I'm working around it right now by setting max_overflow=-1 (http://docs.sqlalchemy.org/en/rel_0_8/core/pooling.html#sqlalchemy.pool.QueuePool.params.max_overflow) but I think that will cause problems if I actually open more connections than the Postgres database allows. So I think I (or someone) could implement a Deferred-returning pool that returns Connections asynchronously and has requests for connections wait in a queue.

I'm filing this here, because I think alchimia should come with such a pool built in. I'll take a look at what an implementation might look like on Monday.

alex commented 9 years ago

I think this is related to "connection" pinning, which we need on database adapters that aren't thread safe.

What we want, I think, is that there's N+1 queues, where N is the number of thread. There's one queue for obtaining a handle to open of the connections, and then every action on a given connection stays with the same threads.

cc: @glyph

iffy commented 9 years ago

I've thought about this over the weekend. I'm not sure my use case calls for pinning connections to threads (though I think I see why that would be a nice option in other circumstances).

I'm using engine.execute directly, rather than engine.connect. This creates and closes connections on demand (if I'm reading the SQLAlchemy Engine docs correctly). And so it doesn't really matter to my application which thread (or connection) the query executes in. That said, I imagine I'll eventually need multi-statement transactions (and would then use engine.connect and benefit from a same-connection-per-thread model).

So, my duct tape solution right now is this:

        sem = defer.DeferredSemaphore(self.max_db_connections)
        real_execute = engine.execute
        engine.execute = lambda *a, **kw: sem.run(real_execute, *a, **kw)
        log.msg('added duct tape conn pool %s conns' % (
            self.max_db_connections,), system='database')
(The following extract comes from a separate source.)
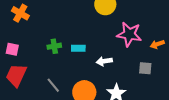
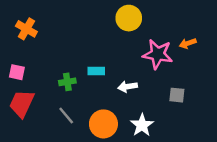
orange arrow: (157, 44) -> (188, 43), moved
green cross: (54, 46) -> (67, 82), moved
It looks like a Deferred-returning pool passed in to create_engine will not work because AFAICT it's accessed by synchronous SQLAlchemy code. So would an asynchronous connection pool just wrap TwistedEngine (e.g. AsyncPool(create_engine(...), max_connections=10))?

iffy commented 9 years ago

Okay, I already need to use engine.connect so I'm willing to do the work to get pooling. I have three questions:

After some code acquires a connection, what's the expected way of indicating that the code is "done" with the connection and that the connection should be returned to the pool? I could
- make Connection.close() return the connection to the pool (this seems wrong)
- add a method to Engine such as returnToPool(connection)
- add a method to Engine that runs some code with a connection and returns the connection to the pool when done (like runInteraction in adbapi)
Should pooling be built in to TwistedEngine or compose with TwistedEngine (i.e. Pooler(engine, pool_size=20))?
Am I incorrectly conflating connections and transactions? I think I probably am :)

iffy commented 9 years ago

Here's my best attempt so far for something that wraps TwistedEngine. I feel like there's probably already code somewhere that does the bulk of this. Anyway, is this the right direction?

https://gist.github.com/iffy/c2d9965d7429f2e54760

glyph commented 8 years ago

@iffy It's been a while! I'm not sure if you're still interested in this. But there's a new (private, for now) API in Twisted which may be promising for this functionality; twisted._threads: https://twistedmatrix.com/documents/16.4.1/api/twisted._threads.html

iffy commented 8 years ago

@glyph wow, it has been a while :) I'm currently not interested (things are working as they are) but if I circle around to needing this again, I'll come back here.

glyph commented 8 years ago

@iffy - I actually have an implementation on https://github.com/glyph/alchimia right now, which I hope to integrate and release in the coming week :). It's untested right now, or rather, it's un-unit-tested, but stress testing with sqlite I can provoke tracebacks right now and with my fork the tracebacks go away.

hawkowl commented 8 years ago

@glyph we can close this, right? :)

glyph commented 8 years ago

@hawkowl No, because we still haven't dealt with the issue of a Deferred-aware pool. The current strategy, while more correct, is less efficient. It opens a new thread for every ~transaction~ connection. Instead, we should recycle idle threads and connections; that's when this should be closed.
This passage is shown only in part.